Abstract
Life‐threatening arrhythmia is an unusual complication of endomyocardial biopsy in transplanted heart. Herein we described a case of VF during endomyocardial biopsy. The possibility of VF during a biopsy necessitates immediate access to defibrillation during endomyocardial biopsy.
Keywords: ventricular tachycardia/fibrillation, electrophysiology ‐ cardiac arrest/sudden death
A 63‐year‐old man with a long history of dilated cardiomyopathy (presumed viral etiology) and single vessel coronary artery disease (prior RCA intracoronary stent) underwent orthotopic heart transplant. His postoperative course was fairly uncomplicated. He presented for his fifteenth follow‐up cardiac biopsy and reported that he had felt quite well and had been exercising regularly. His previous biopsy was ISHLT grade 0. While the second specimen was being taken under echocardiographic guidance, a closely coupled ventricular premature beat (VPC) falling on top of the T wave (R‐on‐T) was observed followed by immediate onset of ventricular fibrillation (Fig. 1.). CPR was started immediately and NSR was restored with 360 joules biphasic shock.

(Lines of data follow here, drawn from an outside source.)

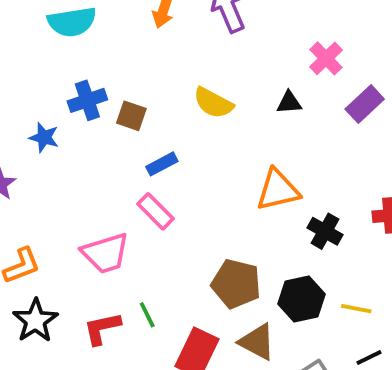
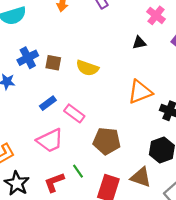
yellow semicircle: (213, 103) -> (87, 68), moved
blue rectangle: (162, 164) -> (48, 103), moved
brown pentagon: (236, 284) -> (107, 141), moved

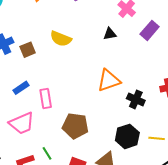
brown square: (53, 63) -> (28, 50), turned -35
yellow semicircle: (87, 68) -> (61, 39), moved
pink rectangle: (74, 113) -> (46, 99), turned 42

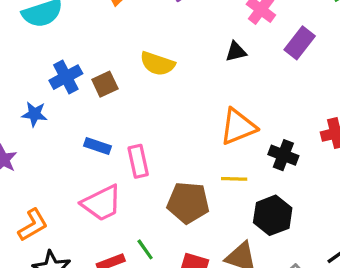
blue rectangle: (21, 88) -> (98, 146), turned 56
yellow line: (157, 138) -> (234, 179), moved

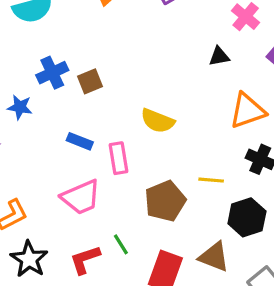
yellow semicircle: (157, 64) -> (158, 121), moved
orange triangle: (238, 127) -> (247, 111), moved
brown pentagon: (188, 203) -> (165, 201), turned -30

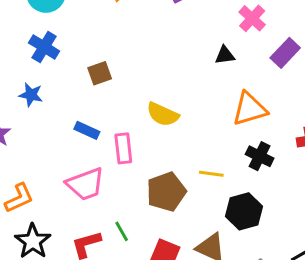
blue cross: (52, 73) -> (44, 47), moved, turned -36

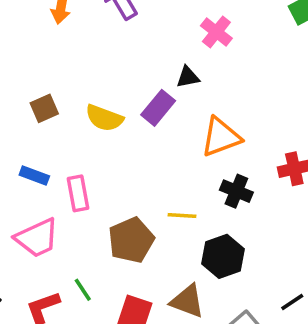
purple rectangle: (285, 53) -> (158, 108), moved
yellow semicircle: (163, 114) -> (104, 118), moved

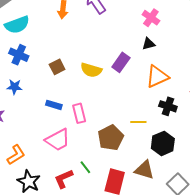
black triangle: (188, 77) -> (149, 44), moved

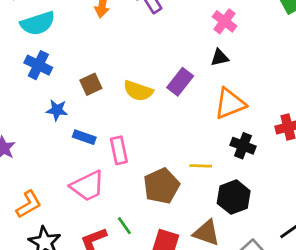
blue star: (14, 87) -> (57, 110), moved

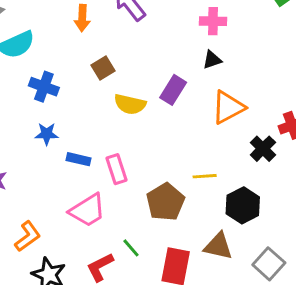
pink cross: (224, 21) -> (213, 21), turned -30
blue cross: (38, 65) -> (44, 87), moved
brown square: (91, 84) -> (103, 68), moved
black cross: (243, 146) -> (263, 149), moved, turned 30

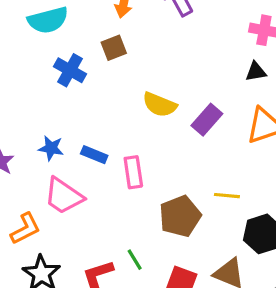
brown square: (103, 68) -> (114, 48), moved
purple rectangle: (173, 90) -> (207, 120), moved
blue star: (47, 134) -> (51, 148), moved
pink trapezoid: (88, 210) -> (64, 196), moved, turned 57

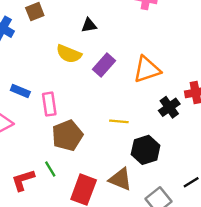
black triangle: (256, 72) -> (89, 25), moved
brown pentagon: (180, 216) -> (67, 135), moved

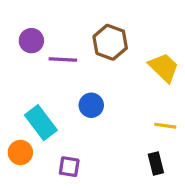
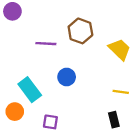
purple circle: (31, 41) -> (12, 11), moved

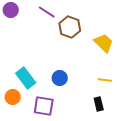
purple line: (46, 44) -> (47, 12), moved, turned 30
blue circle: (67, 77) -> (60, 78), moved
purple square: (50, 122) -> (44, 106), size x1.5

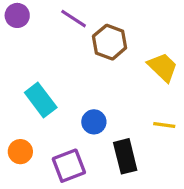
cyan rectangle: (26, 78) -> (41, 100), moved
black rectangle: (99, 104) -> (125, 156), moved, size x1.5
purple square: (44, 106) -> (69, 166), turned -30

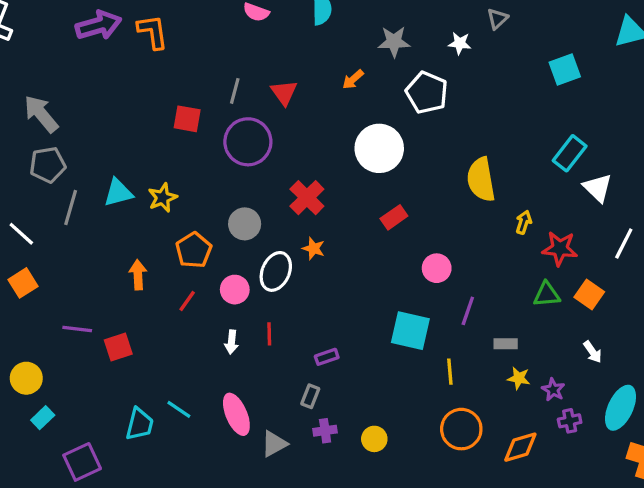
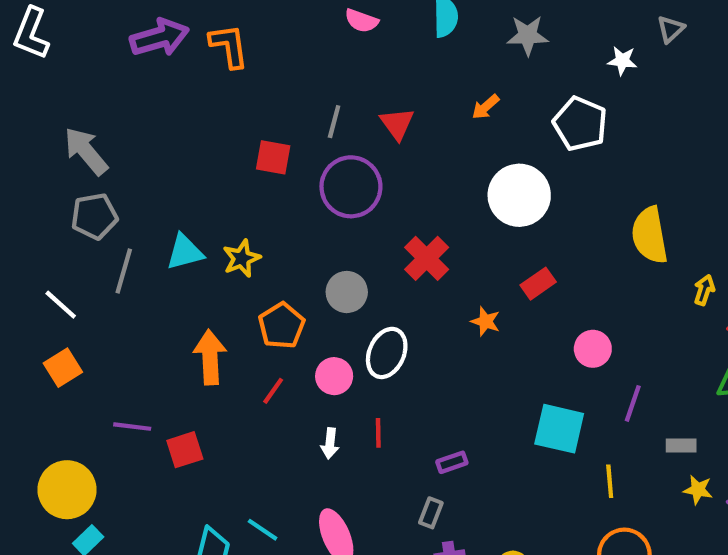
gray star: (394, 42) -> (528, 35), moved
orange star: (314, 248) -> (486, 321), moved
orange arrow: (138, 275) -> (210, 357), size x1.4
yellow circle: (26, 378) -> (67, 490), size x1.4

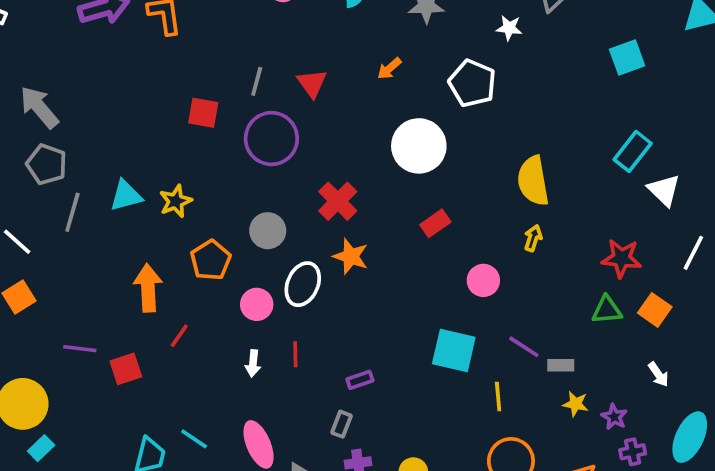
gray pentagon: (94, 216) -> (47, 164), turned 30
yellow arrow: (704, 290) -> (533, 238), moved
orange star: (486, 321) -> (351, 256), moved, size x1.4
red line: (273, 391) -> (179, 336), moved
purple line: (633, 403) -> (524, 347), moved, turned -76

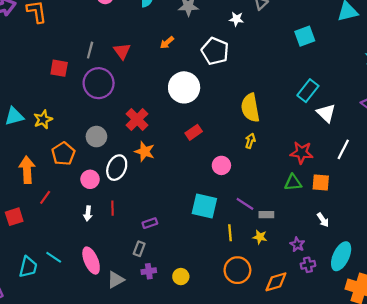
orange square: (655, 310) -> (321, 183), turned -30
yellow star: (575, 404) -> (260, 237), moved

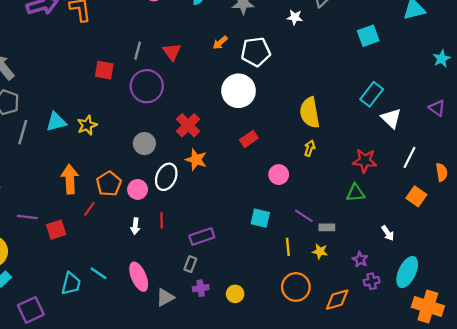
white pentagon: (215, 51) -> (256, 52), moved, turned -30
orange pentagon: (63, 154) -> (109, 184), moved
orange square: (321, 183) -> (416, 196), moved, turned 30
cyan square: (204, 206) -> (260, 218), size x0.7
purple rectangle: (150, 223) -> (202, 237), size x1.5

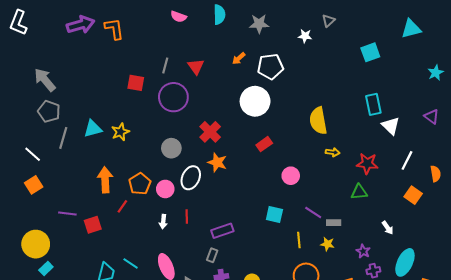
cyan rectangle: (372, 94) -> (373, 104), turned -50
yellow arrow: (310, 148) -> (333, 152), moved, turned 80

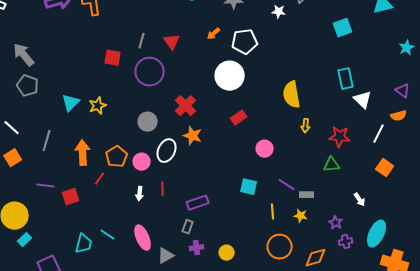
cyan triangle: (93, 129) -> (71, 103), turned -30
gray line: (63, 138) -> (47, 141), moved
yellow arrow: (333, 152) -> (306, 126), turned 88
orange semicircle: (436, 174) -> (399, 116), moved, turned 84

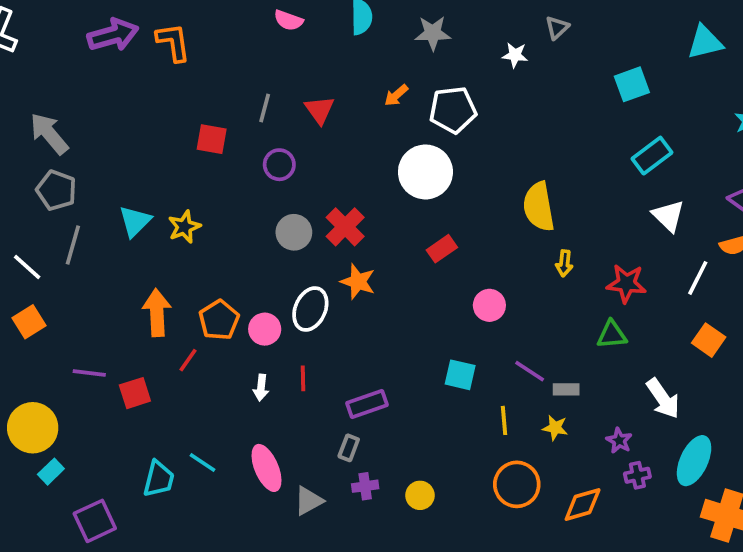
purple circle: (150, 72) -> (279, 165), size x0.6
cyan rectangle: (346, 79) -> (652, 156), moved, turned 65
gray circle: (148, 122) -> (294, 232), moved
gray line: (47, 141) -> (73, 245), moved
white arrow: (360, 200) -> (663, 399), size x1.6

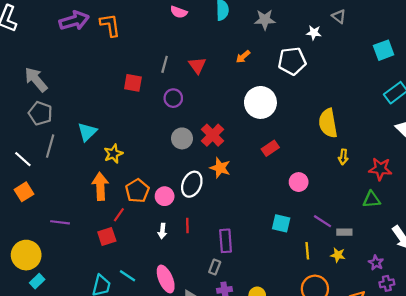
gray triangle: (557, 28) -> (339, 16), turned -40
white pentagon: (453, 110) -> (292, 61), moved
yellow star: (184, 227) -> (113, 154), moved
red square: (135, 393) -> (107, 236), moved
purple rectangle: (367, 404) -> (226, 241), turned -75

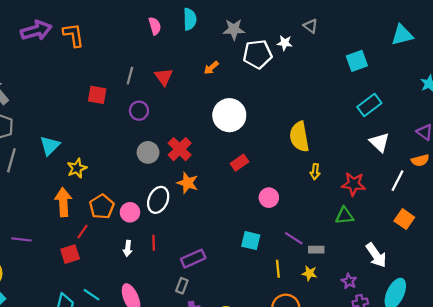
pink semicircle: (179, 12) -> (155, 26), moved, turned -126
white pentagon: (292, 61) -> (258, 54), moved
purple rectangle: (226, 241) -> (193, 259), turned 70

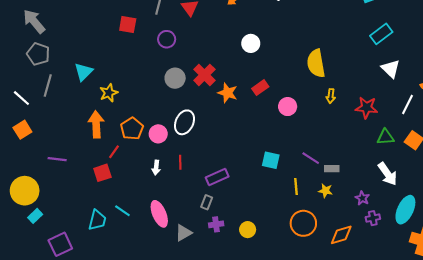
white circle: (229, 115) -> (251, 43), size x0.6
orange star: (188, 183) -> (228, 93), moved
pink circle: (269, 198) -> (288, 107), moved
green triangle: (344, 216) -> (385, 137), moved

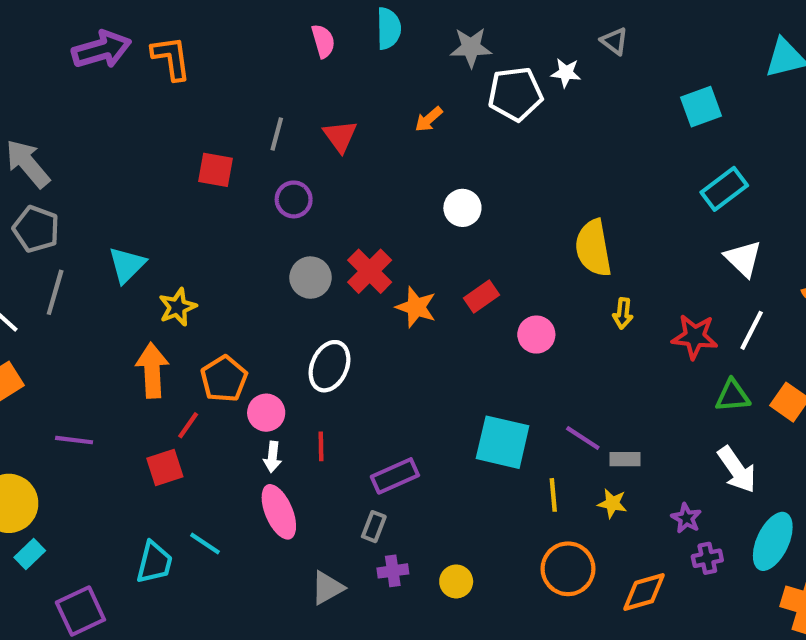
white line: (408, 104) -> (752, 330), moved
pink circle: (158, 134) -> (266, 413), moved
cyan square: (271, 160) -> (503, 442), size x1.5
pink ellipse: (159, 214) -> (279, 512), moved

Two myocardial tissue samples were obtained prior to aborting the procedure due to ventricular arrhythmia. He was admitted into the telemetry unit and was observed for 24 hours without recurrence of any arrhythmias. His potassium and magnesium levels were within normal limits (3.8 mmol/L and 1.3 mEq/L, respectively) as were his white blood cell count of 5400/μl and hemoglobin level of 13.3. Microscopic evaluation of the endomyocardial biopsy tissue (limited to 2 samples) showed no evidence of rejection. Echocardiogram immediately after the ventricular arrhythmia and the following day showed no significant effusion and normal left ventricular function.
Figure 1.

Onset of sustained VF initiated by short coupled PVC, triggered by bioptome.
Despite the increasing use of alternative techniques, endomyocardial biopsy remains the primary method for diagnosing cardiac allograft rejection. Although endomyocardial biopsy is usually considered a safe procedure, no large studies of the risks of endomyocardial biopsy specifically in the transplant population have been undertaken. All available data are retrospective analyses from high volume centers. The overall risk of complications during endomyocardial biopsy ranges from 1.8 to 3%. Reported complications include risk of carotid puncture (0.9–1.8%), heart perforation (0.15–0.2%), abscess formation (0.15%), superior vena cava perforation with hemothorax, pneumothorax (0.1%), arrhythmias (0.25–0.4%), and conduction abnormalities (0.2%).1, 2, 3
Observed arrhythmias are usually premature ventricular contractions related to mechanical stimulation of myocardium by bioptome (very common during any cardiac instrumentation). Occasionally, nonsustained VT/VF can occur during endomyocardial biopsies. To our knowledge, there has been only four other case reports of sustained VF triggered by biopsy which required DC cardioversion.4, 5 In the previous case reports, the myocardial tissue biopsies showed evidence of acute rejection (moderate acute rejection according to “pre ISHLT” classification). In contrast, our patient had no evidence of rejection on the current limited biopsy as well as the immediate prior biopsy 4 weeks earlier. Moreover, the onset of the arrhythmia can be ascertained by reviewing continuous rhythm monitoring. In our case, a single VPC triggered by bioptome forceps incidentally happened during the vulnerable phase of repolarization (R on T phenomenon) inducing sustained VF. We hypothesize that the mechanism of arrhythmia can be compared to induction of VF in commotio cordis, where the precordial impact delivered within a narrow temporal window between 30 and 15 milliseconds before the peak of the T wave, reproducibly induces VF in normal heart (animal model).6 When the impact is delivered just outside the 15 millisecond period of vulnerability, unsustained polymorphic ventricular tachycardia may occur. The vulnerable period of the cardiac cycle amounts to just over 1/100th of a second.6
The likelihood for inducing sustained VF during the biopsy is very low. Nevertheless, the bioptome can cause sustained VF in normal heart and a defibrillator must be at the bedside for all endomyocardial biopsy procedures.